**Exercise prompt**. Output the records precisely as they stand. Pictures are to be skipped.

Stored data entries
== Segment start ==
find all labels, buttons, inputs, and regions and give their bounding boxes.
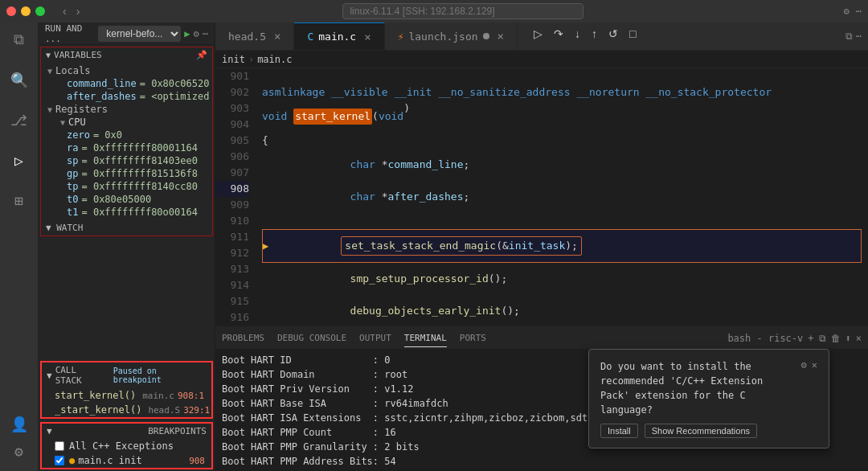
debug-step-over-btn[interactable]: ↷ — [551, 26, 567, 42]
back-button[interactable]: ‹ — [59, 5, 70, 18]
debug-icon[interactable]: ▷ — [6, 146, 33, 174]
terminal-shell-label: bash - risc-v — [727, 333, 803, 344]
account-icon[interactable]: 👤 — [6, 410, 33, 437]
callstack-item-start-kernel[interactable]: start_kernel() main.c 908:1 — [42, 388, 211, 403]
code-content[interactable]: asmlinkage __visible __init __no_sanitiz… — [256, 68, 868, 326]
minimize-dot[interactable] — [21, 6, 31, 16]
extensions-icon[interactable]: ⊞ — [6, 186, 33, 214]
variables-content: ▼ Locals command_line = 0x80c06520 <erro… — [41, 63, 212, 220]
cpu-caret: ▼ — [60, 118, 65, 127]
variables-caret: ▼ — [46, 51, 51, 59]
close-dot[interactable] — [6, 6, 16, 16]
locals-caret: ▼ — [47, 67, 52, 76]
tab-mainc-icon: C — [307, 31, 313, 43]
search-icon[interactable]: 🔍 — [6, 66, 33, 93]
tab-launchjson[interactable]: ⚡ launch.json × — [385, 23, 518, 50]
code-line-908: ▶ set_task_stack_end_magic(&init_task); — [262, 229, 862, 263]
watch-panel[interactable]: ▼ WATCH — [41, 220, 212, 236]
bp-icon: ● — [69, 455, 75, 466]
term-line-7: Boot HART PMP Address Bits: 54 — [222, 454, 862, 469]
code-line-901 — [262, 68, 862, 84]
source-control-icon[interactable]: ⎇ — [6, 106, 33, 133]
term-tab-problems[interactable]: PROBLEMS — [222, 330, 264, 346]
breadcrumb-init[interactable]: init — [222, 54, 245, 65]
tabs-bar: head.5 × C main.c × ⚡ launch.json × ▷ ↷ … — [215, 23, 868, 51]
terminal-add-icon[interactable]: + — [808, 333, 813, 344]
var-after-dashes[interactable]: after_dashes = <optimized out> — [41, 90, 212, 103]
notif-close-btn[interactable]: ✕ — [812, 359, 817, 371]
var-command-line[interactable]: command_line = 0x80c06520 <error... — [41, 77, 212, 90]
settings-icon[interactable]: ⚙ — [844, 6, 850, 17]
tab-head5[interactable]: head.5 × — [215, 23, 294, 50]
debug-restart-btn[interactable]: ↺ — [605, 26, 621, 42]
reg-gp[interactable]: gp = 0xffffffff815136f8 — [41, 167, 212, 180]
term-tab-terminal[interactable]: TERMINAL — [404, 330, 447, 347]
variables-panel: ▼ VARIABLES 📌 ▼ Locals command_line = 0x… — [40, 47, 213, 236]
code-line-904: { — [262, 133, 862, 149]
locals-section[interactable]: ▼ Locals — [41, 64, 212, 77]
debug-stop-btn[interactable]: □ — [626, 26, 639, 42]
code-line-906: char *after_dashes; — [262, 181, 862, 213]
tab-launchjson-close[interactable]: × — [497, 30, 504, 43]
notif-install-btn[interactable]: Install — [600, 424, 638, 438]
search-input[interactable]: linux-6.11.4 [SSH: 192.168.2.129] — [342, 3, 583, 19]
explorer-icon[interactable]: ⧉ — [6, 26, 33, 53]
reg-t0[interactable]: t0 = 0x80e05000 — [41, 193, 212, 206]
split-editor-icon[interactable]: ⧉ — [845, 31, 853, 42]
registers-section[interactable]: ▼ Registers — [41, 103, 212, 116]
tab-mainc[interactable]: C main.c × — [294, 23, 384, 50]
term-tab-output[interactable]: OUTPUT — [359, 330, 391, 346]
debug-step-into-btn[interactable]: ↓ — [571, 26, 583, 42]
gear-icon[interactable]: ⚙ — [6, 437, 33, 465]
debug-continue-btn[interactable]: ▷ — [530, 26, 546, 42]
breadcrumb-mainc[interactable]: main.c — [257, 54, 292, 65]
forward-button[interactable]: › — [73, 5, 84, 18]
notif-show-btn[interactable]: Show Recommendations — [645, 424, 757, 438]
editor-area: 901 902 903 904 905 906 907 908 909 910 … — [215, 68, 868, 326]
run-debug-icon[interactable]: ▶ — [184, 28, 190, 39]
line-numbers: 901 902 903 904 905 906 907 908 909 910 … — [215, 68, 256, 326]
bp-main-init[interactable]: ● main.c init 908 — [42, 453, 211, 468]
more-icon[interactable]: ⋯ — [856, 6, 862, 17]
more-tab-icon[interactable]: ⋯ — [856, 31, 862, 42]
tab-head5-close[interactable]: × — [274, 30, 280, 43]
bp-all-cpp-checkbox[interactable] — [55, 441, 64, 451]
config-icon[interactable]: ⚙ — [194, 28, 199, 39]
callstack-header[interactable]: ▼ CALL STACK Paused on breakpoint — [42, 362, 211, 388]
variables-pin-icon[interactable]: 📌 — [196, 50, 207, 60]
tab-launchjson-icon: ⚡ — [398, 31, 404, 43]
callstack-item-start-kernel2[interactable]: _start_kernel() head.S 329:1 — [42, 403, 211, 417]
term-tab-ports[interactable]: PORTS — [460, 330, 486, 346]
debug-config-select[interactable]: kernel-befo... — [98, 26, 181, 42]
maximize-dot[interactable] — [35, 6, 45, 16]
terminal-trash-icon[interactable]: 🗑 — [831, 333, 841, 344]
reg-t1[interactable]: t1 = 0xffffffff80o00164 — [41, 206, 212, 219]
titlebar-actions: ⚙ ⋯ — [844, 6, 862, 17]
notif-settings-icon[interactable]: ⚙ — [801, 359, 807, 371]
tab-launchjson-modified — [483, 33, 489, 39]
terminal-maximize-icon[interactable]: ⬆ — [845, 333, 851, 344]
terminal-close-icon[interactable]: × — [856, 333, 862, 344]
term-tab-debug[interactable]: DEBUG CONSOLE — [277, 330, 346, 346]
reg-tp[interactable]: tp = 0xffffffff8140cc80 — [41, 180, 212, 193]
terminal-split-icon[interactable]: ⧉ — [819, 333, 826, 344]
cpu-section[interactable]: ▼ CPU — [41, 116, 212, 129]
tab-mainc-label: main.c — [318, 31, 356, 43]
titlebar-search: linux-6.11.4 [SSH: 192.168.2.129] — [88, 3, 838, 19]
reg-sp[interactable]: sp = 0xffffffff81403ee0 — [41, 154, 212, 167]
variables-header[interactable]: ▼ VARIABLES 📌 — [41, 47, 212, 63]
code-line-910: debug_objects_early_init(); — [262, 295, 862, 326]
tab-mainc-close[interactable]: × — [364, 31, 371, 43]
debug-step-out-btn[interactable]: ↑ — [588, 26, 600, 42]
more-options-icon[interactable]: ⋯ — [203, 28, 208, 39]
notification: Do you want to install the recommended '… — [588, 349, 829, 448]
activity-bar: ⧉ 🔍 ⎇ ▷ ⊞ 👤 ⚙ — [0, 23, 39, 471]
bp-all-cpp[interactable]: All C++ Exceptions — [42, 439, 211, 453]
traffic-lights — [6, 6, 45, 16]
breakpoints-panel: ▼ BREAKPOINTS All C++ Exceptions ● main.… — [40, 422, 213, 469]
reg-zero[interactable]: zero = 0x0 — [41, 129, 212, 141]
notification-text: Do you want to install the recommended '… — [600, 359, 795, 417]
breakpoints-header[interactable]: ▼ BREAKPOINTS — [42, 424, 211, 439]
bp-main-init-checkbox[interactable] — [55, 456, 64, 465]
reg-ra[interactable]: ra = 0xffffffff80001164 — [41, 141, 212, 154]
== Segment end ==
**Task result**.
find all labels, buttons, inputs, and regions and give their bounding boxes.
debug-step-over-btn[interactable]: ↷ — [551, 26, 567, 42]
back-button[interactable]: ‹ — [59, 5, 70, 18]
debug-icon[interactable]: ▷ — [6, 146, 33, 174]
terminal-shell-label: bash - risc-v — [727, 333, 803, 344]
account-icon[interactable]: 👤 — [6, 410, 33, 437]
callstack-item-start-kernel[interactable]: start_kernel() main.c 908:1 — [42, 388, 211, 403]
code-content[interactable]: asmlinkage __visible __init __no_sanitiz… — [256, 68, 868, 326]
minimize-dot[interactable] — [21, 6, 31, 16]
extensions-icon[interactable]: ⊞ — [6, 186, 33, 214]
variables-content: ▼ Locals command_line = 0x80c06520 <erro… — [41, 63, 212, 220]
cpu-caret: ▼ — [60, 118, 65, 127]
variables-caret: ▼ — [46, 51, 51, 59]
close-dot[interactable] — [6, 6, 16, 16]
locals-caret: ▼ — [47, 67, 52, 76]
tab-mainc-icon: C — [307, 31, 313, 43]
search-icon[interactable]: 🔍 — [6, 66, 33, 93]
tab-launchjson[interactable]: ⚡ launch.json × — [385, 23, 518, 50]
code-line-908: ▶ set_task_stack_end_magic(&init_task); — [262, 229, 862, 263]
watch-panel[interactable]: ▼ WATCH — [41, 220, 212, 236]
bp-icon: ● — [69, 455, 75, 466]
term-line-7: Boot HART PMP Address Bits: 54 — [222, 454, 862, 469]
code-line-901 — [262, 68, 862, 84]
source-control-icon[interactable]: ⎇ — [6, 106, 33, 133]
term-tab-problems[interactable]: PROBLEMS — [222, 330, 264, 346]
breadcrumb-init[interactable]: init — [222, 54, 245, 65]
tabs-bar: head.5 × C main.c × ⚡ launch.json × ▷ ↷ … — [215, 23, 868, 51]
terminal-add-icon[interactable]: + — [808, 333, 813, 344]
var-after-dashes[interactable]: after_dashes = <optimized out> — [41, 90, 212, 103]
notif-close-btn[interactable]: ✕ — [812, 359, 817, 371]
var-command-line[interactable]: command_line = 0x80c06520 <error... — [41, 77, 212, 90]
settings-icon[interactable]: ⚙ — [844, 6, 850, 17]
tab-head5[interactable]: head.5 × — [215, 23, 294, 50]
debug-restart-btn[interactable]: ↺ — [605, 26, 621, 42]
reg-gp[interactable]: gp = 0xffffffff815136f8 — [41, 167, 212, 180]
term-tab-terminal[interactable]: TERMINAL — [404, 330, 447, 347]
variables-panel: ▼ VARIABLES 📌 ▼ Locals command_line = 0x… — [40, 47, 213, 236]
code-line-904: { — [262, 133, 862, 149]
locals-section[interactable]: ▼ Locals — [41, 64, 212, 77]
debug-stop-btn[interactable]: □ — [626, 26, 639, 42]
code-line-906: char *after_dashes; — [262, 181, 862, 213]
tab-launchjson-close[interactable]: × — [497, 30, 504, 43]
notif-install-btn[interactable]: Install — [600, 424, 638, 438]
search-input[interactable]: linux-6.11.4 [SSH: 192.168.2.129] — [342, 3, 583, 19]
explorer-icon[interactable]: ⧉ — [6, 26, 33, 53]
reg-t0[interactable]: t0 = 0x80e05000 — [41, 193, 212, 206]
split-editor-icon[interactable]: ⧉ — [845, 31, 853, 42]
registers-section[interactable]: ▼ Registers — [41, 103, 212, 116]
tab-mainc[interactable]: C main.c × — [294, 23, 384, 50]
term-tab-output[interactable]: OUTPUT — [359, 330, 391, 346]
debug-step-into-btn[interactable]: ↓ — [571, 26, 583, 42]
gear-icon[interactable]: ⚙ — [6, 437, 33, 465]
debug-continue-btn[interactable]: ▷ — [530, 26, 546, 42]
breadcrumb-mainc[interactable]: main.c — [257, 54, 292, 65]
forward-button[interactable]: › — [73, 5, 84, 18]
notif-show-btn[interactable]: Show Recommendations — [645, 424, 757, 438]
editor-area: 901 902 903 904 905 906 907 908 909 910 … — [215, 68, 868, 326]
run-debug-icon[interactable]: ▶ — [184, 28, 190, 39]
line-numbers: 901 902 903 904 905 906 907 908 909 910 … — [215, 68, 256, 326]
bp-main-init[interactable]: ● main.c init 908 — [42, 453, 211, 468]
more-icon[interactable]: ⋯ — [856, 6, 862, 17]
more-tab-icon[interactable]: ⋯ — [856, 31, 862, 42]
tab-head5-close[interactable]: × — [274, 30, 280, 43]
bp-all-cpp-checkbox[interactable] — [55, 441, 64, 451]
config-icon[interactable]: ⚙ — [194, 28, 199, 39]
callstack-header[interactable]: ▼ CALL STACK Paused on breakpoint — [42, 362, 211, 388]
variables-pin-icon[interactable]: 📌 — [196, 50, 207, 60]
tab-launchjson-icon: ⚡ — [398, 31, 404, 43]
callstack-item-start-kernel2[interactable]: _start_kernel() head.S 329:1 — [42, 403, 211, 417]
term-tab-ports[interactable]: PORTS — [460, 330, 486, 346]
debug-config-select[interactable]: kernel-befo... — [98, 26, 181, 42]
maximize-dot[interactable] — [35, 6, 45, 16]
terminal-trash-icon[interactable]: 🗑 — [831, 333, 841, 344]
reg-t1[interactable]: t1 = 0xffffffff80o00164 — [41, 206, 212, 219]
titlebar-actions: ⚙ ⋯ — [844, 6, 862, 17]
notif-settings-icon[interactable]: ⚙ — [801, 359, 807, 371]
tab-launchjson-modified — [483, 33, 489, 39]
terminal-maximize-icon[interactable]: ⬆ — [845, 333, 851, 344]
terminal-close-icon[interactable]: × — [856, 333, 862, 344]
term-tab-debug[interactable]: DEBUG CONSOLE — [277, 330, 346, 346]
reg-tp[interactable]: tp = 0xffffffff8140cc80 — [41, 180, 212, 193]
terminal-split-icon[interactable]: ⧉ — [819, 333, 826, 344]
cpu-section[interactable]: ▼ CPU — [41, 116, 212, 129]
tab-mainc-label: main.c — [318, 31, 356, 43]
titlebar-search: linux-6.11.4 [SSH: 192.168.2.129] — [88, 3, 838, 19]
reg-sp[interactable]: sp = 0xffffffff81403ee0 — [41, 154, 212, 167]
variables-header[interactable]: ▼ VARIABLES 📌 — [41, 47, 212, 63]
code-line-910: debug_objects_early_init(); — [262, 295, 862, 326]
tab-mainc-close[interactable]: × — [364, 31, 371, 43]
debug-step-out-btn[interactable]: ↑ — [588, 26, 600, 42]
more-options-icon[interactable]: ⋯ — [203, 28, 208, 39]
notification: Do you want to install the recommended '… — [588, 349, 829, 448]
activity-bar: ⧉ 🔍 ⎇ ▷ ⊞ 👤 ⚙ — [0, 23, 39, 471]
bp-all-cpp[interactable]: All C++ Exceptions — [42, 439, 211, 453]
traffic-lights — [6, 6, 45, 16]
breakpoints-panel: ▼ BREAKPOINTS All C++ Exceptions ● main.… — [40, 422, 213, 469]
reg-zero[interactable]: zero = 0x0 — [41, 129, 212, 141]
notification-text: Do you want to install the recommended '… — [600, 359, 795, 417]
breakpoints-header[interactable]: ▼ BREAKPOINTS — [42, 424, 211, 439]
bp-main-init-checkbox[interactable] — [55, 456, 64, 465]
reg-ra[interactable]: ra = 0xffffffff80001164 — [41, 141, 212, 154]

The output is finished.